10 Years of Open Source Machine Learning

Thomas Rory Stone, Ph.D.
3 min readMar 15, 2016

Over the past few years the field of Machine Learning has entered the general parlance. From free massive open online courses to image recognition benchmarks being broken and decades of Atari games being mastered.

During the same period developers have witnessed the release of several popular open source frameworks and libraries. The chart below shows different open source machine learning projects by initial commit date and programming language. The size represents the popularity of a project based on number of Github stargazers.

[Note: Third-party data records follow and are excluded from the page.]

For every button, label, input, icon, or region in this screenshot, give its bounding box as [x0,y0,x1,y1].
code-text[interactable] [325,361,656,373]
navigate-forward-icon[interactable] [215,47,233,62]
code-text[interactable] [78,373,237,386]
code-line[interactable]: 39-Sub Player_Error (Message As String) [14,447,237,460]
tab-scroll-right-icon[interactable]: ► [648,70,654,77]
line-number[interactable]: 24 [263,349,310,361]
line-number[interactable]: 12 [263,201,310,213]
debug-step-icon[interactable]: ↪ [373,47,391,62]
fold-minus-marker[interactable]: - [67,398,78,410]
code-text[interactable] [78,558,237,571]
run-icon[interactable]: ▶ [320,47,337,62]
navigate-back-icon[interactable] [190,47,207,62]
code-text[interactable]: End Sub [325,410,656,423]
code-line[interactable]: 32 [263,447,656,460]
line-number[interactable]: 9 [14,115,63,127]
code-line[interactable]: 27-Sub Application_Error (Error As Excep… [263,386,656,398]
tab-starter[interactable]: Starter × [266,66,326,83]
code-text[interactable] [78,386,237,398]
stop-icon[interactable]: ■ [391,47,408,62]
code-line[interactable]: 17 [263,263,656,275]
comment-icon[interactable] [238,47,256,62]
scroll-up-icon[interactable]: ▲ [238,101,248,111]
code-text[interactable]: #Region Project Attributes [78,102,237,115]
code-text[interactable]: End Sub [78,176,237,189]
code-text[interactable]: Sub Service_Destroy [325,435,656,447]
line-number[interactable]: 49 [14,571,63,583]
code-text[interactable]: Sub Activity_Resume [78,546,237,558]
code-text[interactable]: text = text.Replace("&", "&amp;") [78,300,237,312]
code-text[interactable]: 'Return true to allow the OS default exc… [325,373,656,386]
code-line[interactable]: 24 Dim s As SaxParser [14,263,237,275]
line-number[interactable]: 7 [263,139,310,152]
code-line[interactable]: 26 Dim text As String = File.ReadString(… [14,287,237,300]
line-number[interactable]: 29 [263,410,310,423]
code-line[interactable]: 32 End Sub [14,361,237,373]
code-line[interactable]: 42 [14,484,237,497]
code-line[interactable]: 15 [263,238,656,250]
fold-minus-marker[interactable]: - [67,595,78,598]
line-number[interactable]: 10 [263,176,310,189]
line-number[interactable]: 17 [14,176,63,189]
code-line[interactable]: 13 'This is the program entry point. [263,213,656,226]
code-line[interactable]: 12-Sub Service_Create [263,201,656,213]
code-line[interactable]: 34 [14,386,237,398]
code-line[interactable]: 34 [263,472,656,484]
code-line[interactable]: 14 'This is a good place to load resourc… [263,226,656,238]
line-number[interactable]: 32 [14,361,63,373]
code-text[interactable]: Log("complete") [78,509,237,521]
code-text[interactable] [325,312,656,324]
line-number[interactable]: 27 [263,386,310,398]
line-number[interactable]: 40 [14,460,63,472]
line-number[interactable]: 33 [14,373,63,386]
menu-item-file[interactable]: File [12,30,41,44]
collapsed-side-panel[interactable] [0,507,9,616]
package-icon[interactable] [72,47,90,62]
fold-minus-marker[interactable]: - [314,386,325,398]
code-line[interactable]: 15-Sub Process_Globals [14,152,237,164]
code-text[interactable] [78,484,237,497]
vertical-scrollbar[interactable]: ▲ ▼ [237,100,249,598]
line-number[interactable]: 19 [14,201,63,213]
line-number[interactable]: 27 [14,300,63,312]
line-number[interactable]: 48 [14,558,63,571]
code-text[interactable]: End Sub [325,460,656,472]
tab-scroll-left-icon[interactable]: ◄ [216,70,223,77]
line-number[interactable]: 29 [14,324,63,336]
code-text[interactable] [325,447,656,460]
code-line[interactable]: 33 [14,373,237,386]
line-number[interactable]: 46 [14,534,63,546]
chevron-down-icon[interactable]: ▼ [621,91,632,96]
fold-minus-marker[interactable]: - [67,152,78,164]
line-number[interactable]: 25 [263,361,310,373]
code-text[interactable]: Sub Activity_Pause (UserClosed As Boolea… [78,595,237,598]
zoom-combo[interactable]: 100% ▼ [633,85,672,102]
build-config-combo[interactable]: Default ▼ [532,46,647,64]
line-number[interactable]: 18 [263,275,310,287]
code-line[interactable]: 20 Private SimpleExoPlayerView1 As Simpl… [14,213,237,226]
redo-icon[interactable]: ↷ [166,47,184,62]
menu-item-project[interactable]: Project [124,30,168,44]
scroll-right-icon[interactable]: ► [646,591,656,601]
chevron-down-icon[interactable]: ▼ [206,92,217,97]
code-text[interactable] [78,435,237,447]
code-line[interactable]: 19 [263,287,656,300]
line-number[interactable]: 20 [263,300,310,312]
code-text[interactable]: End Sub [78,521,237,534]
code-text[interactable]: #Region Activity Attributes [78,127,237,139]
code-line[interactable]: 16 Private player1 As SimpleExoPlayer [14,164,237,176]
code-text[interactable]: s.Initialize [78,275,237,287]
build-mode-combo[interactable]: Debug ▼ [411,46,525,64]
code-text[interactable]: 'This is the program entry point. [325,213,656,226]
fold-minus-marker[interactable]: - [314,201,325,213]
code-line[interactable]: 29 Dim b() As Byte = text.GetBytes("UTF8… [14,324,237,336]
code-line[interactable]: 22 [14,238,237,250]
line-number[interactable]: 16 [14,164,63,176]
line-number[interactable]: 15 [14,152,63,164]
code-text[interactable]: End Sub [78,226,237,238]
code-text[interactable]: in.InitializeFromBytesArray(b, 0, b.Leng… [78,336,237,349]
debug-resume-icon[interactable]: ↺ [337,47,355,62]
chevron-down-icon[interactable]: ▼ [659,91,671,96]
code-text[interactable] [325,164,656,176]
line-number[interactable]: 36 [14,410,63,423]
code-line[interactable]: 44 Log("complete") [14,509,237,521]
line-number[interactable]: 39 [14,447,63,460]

Visualising 10 Years of open source machine learning projects on Github

The earliest project released on Github was the Shogun Machine Learning Toolbox, originally initiated in 1999 by Soeren Sonnenburg and Gunnar Raetsch. The most common programming language is C++ including most recently Google’s TensorFlow. Developed by researchers and engineers working on the Google Brain team, it has quickly become the most popular open source machine learning project on Github. Sci-kit learn, an extensive machine learning toolkit for Python, is the next most popular with very active contributor community. PredictionIO, the only project written in Scala is currently the third most popular open source machine learning project — now fourth behind Caffe. I should have published this blog post a fortnight ago 😭

You can view all the repositories above on Github’s machine learning showcase including a total of 23 repositories in 10 different programming languages.

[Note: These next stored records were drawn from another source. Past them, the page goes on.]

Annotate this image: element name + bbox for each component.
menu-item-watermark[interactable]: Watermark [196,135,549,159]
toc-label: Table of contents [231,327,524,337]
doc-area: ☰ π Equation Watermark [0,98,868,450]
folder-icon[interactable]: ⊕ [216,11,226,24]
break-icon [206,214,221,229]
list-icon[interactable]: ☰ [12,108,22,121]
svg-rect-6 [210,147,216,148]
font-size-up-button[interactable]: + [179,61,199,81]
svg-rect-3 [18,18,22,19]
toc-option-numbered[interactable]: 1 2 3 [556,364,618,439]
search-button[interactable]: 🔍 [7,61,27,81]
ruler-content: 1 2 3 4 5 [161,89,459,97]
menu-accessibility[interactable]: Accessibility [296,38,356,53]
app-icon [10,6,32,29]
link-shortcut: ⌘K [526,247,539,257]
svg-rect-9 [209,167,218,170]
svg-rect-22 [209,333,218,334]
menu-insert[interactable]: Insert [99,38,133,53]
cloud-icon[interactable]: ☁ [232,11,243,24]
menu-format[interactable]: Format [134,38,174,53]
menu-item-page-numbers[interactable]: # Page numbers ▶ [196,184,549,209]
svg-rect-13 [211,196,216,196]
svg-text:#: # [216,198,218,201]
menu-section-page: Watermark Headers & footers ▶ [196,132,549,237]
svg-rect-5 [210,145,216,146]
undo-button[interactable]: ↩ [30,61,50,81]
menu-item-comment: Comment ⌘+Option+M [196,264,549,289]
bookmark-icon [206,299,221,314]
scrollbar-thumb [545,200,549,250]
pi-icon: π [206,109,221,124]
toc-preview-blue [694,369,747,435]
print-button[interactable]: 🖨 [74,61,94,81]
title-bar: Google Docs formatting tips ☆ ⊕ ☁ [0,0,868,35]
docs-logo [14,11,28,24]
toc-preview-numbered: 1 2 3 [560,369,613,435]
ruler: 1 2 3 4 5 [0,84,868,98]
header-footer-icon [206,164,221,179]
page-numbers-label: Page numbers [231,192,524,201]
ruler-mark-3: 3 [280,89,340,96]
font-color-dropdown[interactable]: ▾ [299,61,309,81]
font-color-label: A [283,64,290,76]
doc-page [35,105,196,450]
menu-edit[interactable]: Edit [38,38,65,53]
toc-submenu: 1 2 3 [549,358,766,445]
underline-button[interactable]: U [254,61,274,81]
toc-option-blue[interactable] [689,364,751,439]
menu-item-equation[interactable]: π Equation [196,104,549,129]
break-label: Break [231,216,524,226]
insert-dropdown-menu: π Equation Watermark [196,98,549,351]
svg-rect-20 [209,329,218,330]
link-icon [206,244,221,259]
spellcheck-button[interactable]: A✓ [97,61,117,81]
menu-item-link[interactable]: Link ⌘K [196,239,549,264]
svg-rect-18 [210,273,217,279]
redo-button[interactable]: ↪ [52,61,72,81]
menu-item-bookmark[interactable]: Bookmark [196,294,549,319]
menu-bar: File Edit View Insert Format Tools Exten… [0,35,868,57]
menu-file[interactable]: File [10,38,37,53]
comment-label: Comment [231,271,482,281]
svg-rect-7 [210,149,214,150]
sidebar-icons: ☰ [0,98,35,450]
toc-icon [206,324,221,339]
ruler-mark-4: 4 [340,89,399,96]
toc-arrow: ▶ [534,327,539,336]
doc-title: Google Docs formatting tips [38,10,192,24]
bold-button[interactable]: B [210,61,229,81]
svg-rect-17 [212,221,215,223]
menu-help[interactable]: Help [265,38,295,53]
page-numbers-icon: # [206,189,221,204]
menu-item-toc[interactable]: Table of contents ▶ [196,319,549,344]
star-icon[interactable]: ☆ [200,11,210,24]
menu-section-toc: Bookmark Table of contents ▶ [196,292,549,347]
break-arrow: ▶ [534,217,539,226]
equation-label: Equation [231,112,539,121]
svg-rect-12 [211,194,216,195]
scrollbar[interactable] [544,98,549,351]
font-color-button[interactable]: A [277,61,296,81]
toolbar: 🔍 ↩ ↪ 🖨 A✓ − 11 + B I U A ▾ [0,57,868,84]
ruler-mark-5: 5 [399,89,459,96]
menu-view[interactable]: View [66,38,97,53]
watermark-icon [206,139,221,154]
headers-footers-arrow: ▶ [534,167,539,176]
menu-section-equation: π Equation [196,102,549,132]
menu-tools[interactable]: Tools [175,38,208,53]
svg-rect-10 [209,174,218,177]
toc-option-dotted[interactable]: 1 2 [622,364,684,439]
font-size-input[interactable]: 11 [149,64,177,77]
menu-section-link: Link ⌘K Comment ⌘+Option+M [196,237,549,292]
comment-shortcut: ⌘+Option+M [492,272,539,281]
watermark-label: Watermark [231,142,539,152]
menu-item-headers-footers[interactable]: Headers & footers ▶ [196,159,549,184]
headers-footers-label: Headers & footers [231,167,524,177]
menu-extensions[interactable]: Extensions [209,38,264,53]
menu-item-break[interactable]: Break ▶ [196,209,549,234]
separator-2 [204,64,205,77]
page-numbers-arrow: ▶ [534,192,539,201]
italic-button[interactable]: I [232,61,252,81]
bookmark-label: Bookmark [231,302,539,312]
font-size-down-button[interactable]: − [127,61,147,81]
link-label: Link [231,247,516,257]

Clearly different projects serve different purposes and with different focus. For example, John Langford’s Vowpal Wabbit for fast out-of-core learning and online learning, or projects such as Caffe, developed by the Berkeley Vision and Learning Center, for deep learning. There are also notable projects which are not included in Github’s showcase such as Deeplearning4j, another deep learning library for Java, and Torch, which is maintained by research scientists at Google, Twitter and Facebook.

The first line of code for PredictionIO was committed in January 2013, which turned out to be a busy year in the world of open source machine learning! In the interim, whilst teams at Google DeepMind and Facebook AI Research (FAIR) have been learning Go (the ancient Chinese board game not the programming language) our core team and community of contributors have been making it easier for developers and data scientists to build and deploy machine learning on production to power smarter applications.

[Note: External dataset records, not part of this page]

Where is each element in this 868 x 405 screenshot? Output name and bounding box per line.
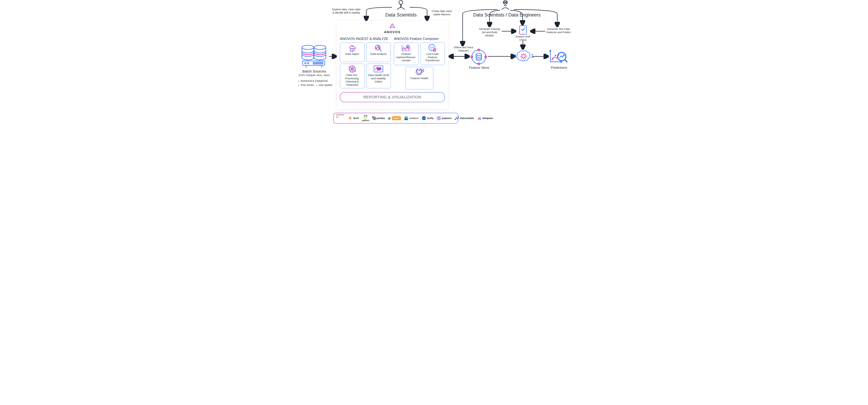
popmon-icon [437, 116, 441, 120]
code-gear-cycle-icon [427, 44, 438, 52]
batch-type-2: Time Series [298, 84, 314, 86]
svg-rect-42 [373, 116, 373, 118]
tile-label: Low-Code Feature Transformer [422, 53, 444, 62]
sklearn-icon [388, 116, 392, 120]
powered-by-strip: powered by Spark python pandas learn [333, 113, 458, 124]
anovos-brand: ANOVOS [340, 30, 445, 34]
svg-point-28 [472, 50, 486, 64]
tool-pandas: pandas [372, 116, 385, 120]
seaborn-icon [404, 116, 408, 120]
gear-refresh-icon [347, 65, 358, 73]
ingest-title: ANOVOS INGEST & ANALYZE [340, 37, 391, 41]
svg-point-54 [457, 118, 458, 119]
ml-brain-icon [516, 50, 532, 64]
tool-spark: Spark [348, 116, 359, 120]
svg-point-0 [399, 1, 403, 4]
stethoscope-heart-icon [414, 68, 425, 76]
tile-data-analysis: Data Analysis [366, 42, 391, 62]
svg-point-5 [523, 33, 523, 34]
predictions-icon [549, 49, 568, 65]
tile-label: Data Ingest [345, 53, 359, 56]
tool-popmon: popmon [437, 116, 452, 120]
annotation-generate-test: Generate Test Data Features and Predict [546, 27, 571, 34]
svg-point-48 [390, 117, 391, 119]
tile-data-ingest: Data Ingest [340, 42, 365, 62]
tile-preprocessing: Data Pre-Processing, Cleaning & Treatmen… [340, 64, 365, 88]
tool-label: popmon [442, 117, 452, 120]
batch-sources-subtitle: (CSV, Parquet, Avro, Json) [298, 73, 331, 77]
tool-label: pandas [376, 117, 385, 120]
anovos-logo-icon [389, 23, 396, 30]
predictions-label: Predictions [549, 66, 569, 70]
tool-label: python [362, 119, 369, 122]
tool-label: datapane [482, 117, 493, 120]
tile-feature-health: Feature Health [405, 67, 433, 89]
svg-point-40 [555, 55, 556, 56]
reporting-bar: REPORTING & VISUALIZATION [340, 92, 445, 102]
svg-point-7 [314, 45, 326, 50]
scipy-icon [422, 116, 426, 120]
magnifier-nodes-icon [373, 44, 384, 52]
svg-point-26 [420, 68, 421, 69]
feature-store-label: Feature Store [469, 66, 490, 70]
role-data-engineers: Data Scientists / Data Engineers [472, 12, 541, 18]
architecture-diagram: Data Scientists Explore data, clean data… [297, 0, 571, 132]
tile-feature-explorer: Feature explorer/Recom- mender [394, 42, 418, 65]
annotation-create-features: Create high value stable features [429, 9, 455, 16]
annotation-feature-drift: Feature Drift Check [514, 35, 532, 42]
heart-monitor-icon [373, 65, 384, 73]
svg-rect-56 [478, 118, 478, 120]
datapane-icon [477, 116, 482, 120]
annotation-explore: Explore data, clean data & identify drif… [332, 8, 361, 14]
tile-label: Data Health (Drift and Stability Index) [368, 73, 390, 83]
powered-by-label: powered by [336, 114, 344, 118]
tool-datapane: datapane [477, 116, 493, 120]
tile-label: Feature explorer/Recom- mender [395, 53, 417, 62]
anovos-card: ANOVOS ANOVOS INGEST & ANALYZE [337, 21, 448, 109]
svg-point-6 [302, 45, 314, 50]
svg-rect-45 [374, 116, 374, 117]
tool-scipy: SciPy [422, 116, 433, 120]
tool-label: SciPy [427, 117, 433, 120]
tool-label: statsmodels [460, 117, 474, 120]
tool-seaborn: seaborn [404, 116, 418, 120]
svg-point-52 [455, 119, 456, 120]
tile-feature-transformer: Low-Code Feature Transformer [420, 42, 445, 65]
tile-label: Data Pre-Processing, Cleaning & Treatmen… [341, 73, 363, 86]
batch-sources-title: Batch Sources [300, 69, 328, 73]
feature-composer-column: ANOVOS Feature Composer Fea [394, 36, 445, 89]
svg-point-25 [417, 68, 418, 69]
feature-store-icon [470, 49, 487, 66]
svg-rect-46 [375, 117, 375, 120]
tile-data-health: Data Health (Drift and Stability Index) [366, 64, 391, 88]
tool-statsmodels: statsmodels [455, 116, 474, 120]
python-icon [363, 115, 368, 119]
tablet-check-icon [519, 25, 527, 36]
compose-title: ANOVOS Feature Composer [394, 37, 445, 41]
svg-point-33 [476, 54, 482, 56]
tool-sklearn: learn [388, 116, 401, 120]
svg-point-55 [458, 117, 459, 117]
tool-python: python [362, 115, 369, 122]
persona-data-scientist-icon [396, 0, 406, 11]
tool-label: learn [392, 116, 401, 120]
role-data-scientists: Data Scientists [382, 12, 420, 18]
cloud-ingest-icon [347, 44, 358, 52]
svg-rect-57 [479, 117, 479, 120]
batch-type-3: Geo Spatial [316, 84, 332, 86]
batch-type-1: Numerical & Categorical [298, 80, 328, 82]
chart-magnify-icon [401, 44, 411, 52]
tile-label: Data Analysis [370, 53, 386, 56]
svg-rect-58 [480, 118, 481, 120]
pandas-icon [372, 116, 376, 120]
persona-data-engineer-icon [500, 0, 511, 11]
tile-label: Feature Health [410, 77, 428, 80]
svg-point-53 [456, 117, 457, 118]
ingest-analyze-column: ANOVOS INGEST & ANALYZE [340, 36, 391, 89]
svg-point-34 [522, 55, 525, 58]
statsmodels-icon [455, 116, 459, 120]
svg-point-51 [438, 117, 440, 119]
svg-point-10 [307, 62, 309, 64]
spark-icon [348, 116, 352, 120]
svg-point-20 [351, 68, 353, 69]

Lee Sedol forfeits and AlphaGo wins 3–0 (Final result was 4–1)

Looking at these contributions from academia, industry and startups over the past decade one thing is very clear. Machine Learning has a very bright future! From leading U.S. research labs at Stanford, Berkeley, CMU, MIT, Toronto, NYU and many more. To computer science departments across the Americas, Europe, Asia and far beyond. To the increasingly active tech companies such as Salesforce, Google, Facebook, Microsoft, Amazon, IBM, Yahoo! and Baidu. Nowadays every undergraduate computer science student and software developer is interested learning about Machine Learning.

So… What are you waiting for? Check out PredictionIO on Github today!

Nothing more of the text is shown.